The old anonymous FTP access to the EMI datasets has been replaced by REST-based access to Microsoft Azure storage. The existing FTP access and testing sites will be disestablished on 8 November 2018. Please ensure you have adjusted any scripts you rely on before then.
These options are being provided following the testing and feedback received here and via email. Thank you to those users who participated in testing and provided feedback.
Three methods to access EMI datasets are supported
1. Web-based access via www.emi.ea.govt.nz
You can still use the EMI website to browse content as you always have. The main menu categories have a 'datasets' option in the drop-down that lets users browse folder content and download files one at a time. Each folder will usually be supported by a short paragraph describing its content.
This method is best for ad-hoc downloads of a few files every now and again and provides the most descriptive information to support the data.
2. Access via a storage client (Azure Storage Explorer)

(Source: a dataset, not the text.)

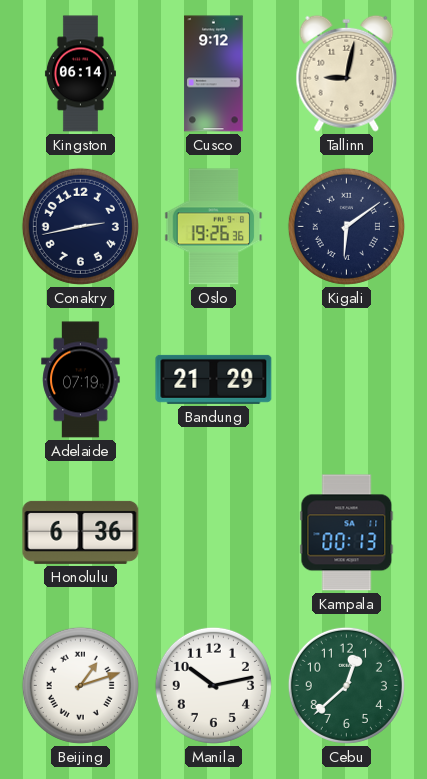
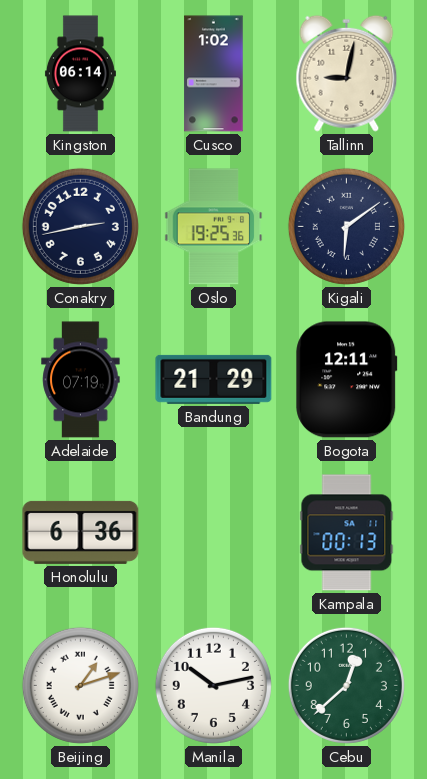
Cusco: 9:12 -> 1:02
Oslo: 19:26 -> 19:25
Bogota: none -> 12:11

If you’d like to browse through the datasets as you’ve previously done with an FTP client, you can now use Azure Storage Explorer and connect to EMI datasets using this Shared Access Signature URI:
Edit: Updated SAS URIhttps://emidatasets.blob.core.windows.net/publicdata?sv=2020-08-04&si=exp2023-03-31&sr=c&sig=TmXW68yI9Z2PUnheGD6PAy3c8cTdoug1tY7UrDMWuVE%3D
This method is best if you are used to using a client or want to manually download whole folders or a large set of files.
Figure 1: Add the URI above in the connect dialogue box
The access token included in the URI above does expire and will be updated in the future. The expiry date is denoted as part of the URI “si=exp2019-12-31” we will update users by posting on the forum prior to this expiry date.
3. Programmatic access
If you want to automate access to the datasets, or you already have scripts that do this, they will need adjusting. The BLOB storage endpoint to use is the same as above or you can just directly access the storage container via https://emidatasets.blob.core.windows.net/publicdata?restype=container&comp=list.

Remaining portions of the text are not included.